The British used to call it (as a literal translation) "Lemonvale". The name is due to abundant lemon trees native to the place during the British occupation. It remained the principal centre of learning and music during the 20th century.

==History==

There is no available record of habitation in Sêrkâwn before the advent of British missionaries. James Herbert Lorrain and Frederick William Savidge, sent by Baptist Missionary Society of London, arrived in Lunglei on 13 March 1903 and chose their settlement at Serkawn. They started organising school, theology classes and medical services. The medical services were strengthened as a small dispensary in 1919 with the help of new missionaries. The dispensary ultimately developed into the present day Christian Hospital Serkawn. The present Baptist Higher Secondary School was established as an extension of Savidge's school. By the 1930s there were some twenty isolated families in the village, and became a village of educated people. Between 1932 and 1946 the school authority held annual festivals, famously known as "Sêrkâwn Concert". Major activities included music concert and plays. This was the first ever entertainment festival of any kind in Mizoram.

==Geography and climate==

Sêrkâwn is only a kilometre away from the centre of Lunglei town, the district capital of the region. It is a smooth running hillock with rich natural vegetation. It is naturally covered by plenty of grassland, fir and banyan trees. Climatic condition is very mild with an annual average temperature of ~20°C.
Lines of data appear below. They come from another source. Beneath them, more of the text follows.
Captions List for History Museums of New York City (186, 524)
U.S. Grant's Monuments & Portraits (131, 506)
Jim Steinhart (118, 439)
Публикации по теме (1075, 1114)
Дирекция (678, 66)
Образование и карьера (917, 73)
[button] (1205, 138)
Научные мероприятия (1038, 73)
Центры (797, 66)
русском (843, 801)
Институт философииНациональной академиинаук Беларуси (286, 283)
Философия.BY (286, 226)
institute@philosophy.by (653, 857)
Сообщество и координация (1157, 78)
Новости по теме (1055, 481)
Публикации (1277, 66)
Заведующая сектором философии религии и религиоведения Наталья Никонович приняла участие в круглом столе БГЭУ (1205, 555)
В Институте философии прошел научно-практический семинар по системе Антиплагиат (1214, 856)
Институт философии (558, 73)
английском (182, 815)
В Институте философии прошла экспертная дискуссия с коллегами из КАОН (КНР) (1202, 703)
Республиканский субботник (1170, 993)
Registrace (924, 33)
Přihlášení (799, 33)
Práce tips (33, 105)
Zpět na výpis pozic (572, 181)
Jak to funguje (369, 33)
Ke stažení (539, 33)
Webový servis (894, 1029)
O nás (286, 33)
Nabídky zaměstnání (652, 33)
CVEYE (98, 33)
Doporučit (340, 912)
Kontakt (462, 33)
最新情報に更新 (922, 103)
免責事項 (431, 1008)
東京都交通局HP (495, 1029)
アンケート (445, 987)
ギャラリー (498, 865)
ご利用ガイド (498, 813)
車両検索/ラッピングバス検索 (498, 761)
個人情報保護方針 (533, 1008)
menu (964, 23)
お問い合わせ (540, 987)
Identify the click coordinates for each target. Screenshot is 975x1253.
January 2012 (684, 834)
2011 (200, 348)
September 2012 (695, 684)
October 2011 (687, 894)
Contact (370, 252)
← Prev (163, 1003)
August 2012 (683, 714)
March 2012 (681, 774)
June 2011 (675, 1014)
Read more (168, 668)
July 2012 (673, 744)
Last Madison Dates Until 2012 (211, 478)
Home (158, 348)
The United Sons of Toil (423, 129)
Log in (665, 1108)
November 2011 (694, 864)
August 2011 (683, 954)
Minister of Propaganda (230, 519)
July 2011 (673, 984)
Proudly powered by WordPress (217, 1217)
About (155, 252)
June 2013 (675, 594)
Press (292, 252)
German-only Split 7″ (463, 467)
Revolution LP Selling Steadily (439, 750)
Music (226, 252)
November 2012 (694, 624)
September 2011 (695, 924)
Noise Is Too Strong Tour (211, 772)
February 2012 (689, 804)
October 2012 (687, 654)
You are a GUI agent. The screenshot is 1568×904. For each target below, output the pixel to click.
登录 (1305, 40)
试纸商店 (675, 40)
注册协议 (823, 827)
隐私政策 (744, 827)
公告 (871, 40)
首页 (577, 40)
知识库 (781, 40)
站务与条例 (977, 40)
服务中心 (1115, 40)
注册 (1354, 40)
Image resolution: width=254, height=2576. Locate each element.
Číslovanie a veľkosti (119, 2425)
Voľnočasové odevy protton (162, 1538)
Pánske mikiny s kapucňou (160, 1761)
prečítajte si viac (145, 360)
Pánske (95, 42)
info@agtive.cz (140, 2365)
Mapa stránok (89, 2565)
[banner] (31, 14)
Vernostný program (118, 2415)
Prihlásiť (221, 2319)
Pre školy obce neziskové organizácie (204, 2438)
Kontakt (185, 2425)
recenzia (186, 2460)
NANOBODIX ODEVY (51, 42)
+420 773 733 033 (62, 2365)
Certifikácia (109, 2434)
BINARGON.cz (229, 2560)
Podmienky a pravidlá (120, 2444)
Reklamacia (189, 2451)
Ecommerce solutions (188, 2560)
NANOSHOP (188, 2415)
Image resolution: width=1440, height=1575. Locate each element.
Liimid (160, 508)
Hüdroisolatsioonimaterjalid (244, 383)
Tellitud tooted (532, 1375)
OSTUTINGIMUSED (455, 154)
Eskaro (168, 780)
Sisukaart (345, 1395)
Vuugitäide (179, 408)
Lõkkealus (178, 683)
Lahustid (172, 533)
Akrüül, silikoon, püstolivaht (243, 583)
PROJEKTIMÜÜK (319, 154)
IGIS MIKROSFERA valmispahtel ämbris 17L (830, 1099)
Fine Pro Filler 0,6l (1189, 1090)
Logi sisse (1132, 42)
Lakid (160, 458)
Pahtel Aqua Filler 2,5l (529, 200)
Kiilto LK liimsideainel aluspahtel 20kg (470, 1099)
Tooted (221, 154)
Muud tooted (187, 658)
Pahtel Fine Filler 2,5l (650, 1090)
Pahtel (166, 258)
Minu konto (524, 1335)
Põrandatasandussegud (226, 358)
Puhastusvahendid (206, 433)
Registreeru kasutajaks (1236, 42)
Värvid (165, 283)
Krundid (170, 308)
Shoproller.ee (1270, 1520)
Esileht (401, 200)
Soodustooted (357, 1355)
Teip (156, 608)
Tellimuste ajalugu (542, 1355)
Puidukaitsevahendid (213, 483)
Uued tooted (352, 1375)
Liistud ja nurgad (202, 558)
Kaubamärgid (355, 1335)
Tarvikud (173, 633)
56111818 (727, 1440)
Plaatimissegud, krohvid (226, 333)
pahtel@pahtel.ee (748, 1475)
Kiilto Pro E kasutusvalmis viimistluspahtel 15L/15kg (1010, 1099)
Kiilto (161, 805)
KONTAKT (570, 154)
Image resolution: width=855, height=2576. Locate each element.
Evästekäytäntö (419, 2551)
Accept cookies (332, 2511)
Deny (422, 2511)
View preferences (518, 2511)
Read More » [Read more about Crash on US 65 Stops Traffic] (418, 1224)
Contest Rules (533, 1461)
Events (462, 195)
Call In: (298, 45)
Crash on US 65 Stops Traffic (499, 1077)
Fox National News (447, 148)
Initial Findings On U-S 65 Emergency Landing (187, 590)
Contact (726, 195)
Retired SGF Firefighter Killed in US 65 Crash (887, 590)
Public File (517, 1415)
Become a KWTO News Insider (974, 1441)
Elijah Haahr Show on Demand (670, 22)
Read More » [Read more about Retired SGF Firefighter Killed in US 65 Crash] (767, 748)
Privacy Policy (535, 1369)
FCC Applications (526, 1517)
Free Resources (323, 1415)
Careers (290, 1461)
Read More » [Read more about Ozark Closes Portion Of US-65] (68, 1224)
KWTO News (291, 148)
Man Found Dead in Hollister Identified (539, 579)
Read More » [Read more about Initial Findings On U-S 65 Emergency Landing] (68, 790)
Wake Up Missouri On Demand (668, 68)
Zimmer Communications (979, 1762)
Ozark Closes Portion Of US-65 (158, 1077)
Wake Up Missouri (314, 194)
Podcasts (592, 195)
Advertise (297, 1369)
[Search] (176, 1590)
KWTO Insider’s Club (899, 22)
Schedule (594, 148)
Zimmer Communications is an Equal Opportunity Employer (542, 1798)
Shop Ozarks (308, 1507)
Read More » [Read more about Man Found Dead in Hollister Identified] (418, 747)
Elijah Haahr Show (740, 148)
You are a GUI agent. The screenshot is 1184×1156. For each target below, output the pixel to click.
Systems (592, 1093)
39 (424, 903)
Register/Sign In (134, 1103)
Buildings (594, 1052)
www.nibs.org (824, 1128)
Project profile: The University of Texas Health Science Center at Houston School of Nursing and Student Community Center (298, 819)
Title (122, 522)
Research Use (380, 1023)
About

==Education and institutions==

Established by British missionaries, Sêrkâwn has the best developed school in southern Mizoram. The first elementary school was started by F.W. Savidge, and was gradually expanded to different levels. There are Serkawn Primary School, Serkawn Middle English School, Serkawn Sikulpui, Baptist English School, and Baptist Higher Secondary School. In addition Serkawn Christian College is a major institute of nursing.

==Other landmarks==

- Old Age Hall worth INR 1.15 million was constructed by Government of Mizoram in 2013 for public recreation. It consists of a recreational hall for senior citizens, health clinic and a nursery, along with a garage.
- Sports stadium is currently under construction. The foundation stone was laid down by Lal Thanhawla, Chief Minister of Mizoram, on 23 September 2013. The project worth INR 241,808,000 was sanctioned by the Government of India. It will have a standard-sized football ground, and public gallery with 1,000 seating capacity.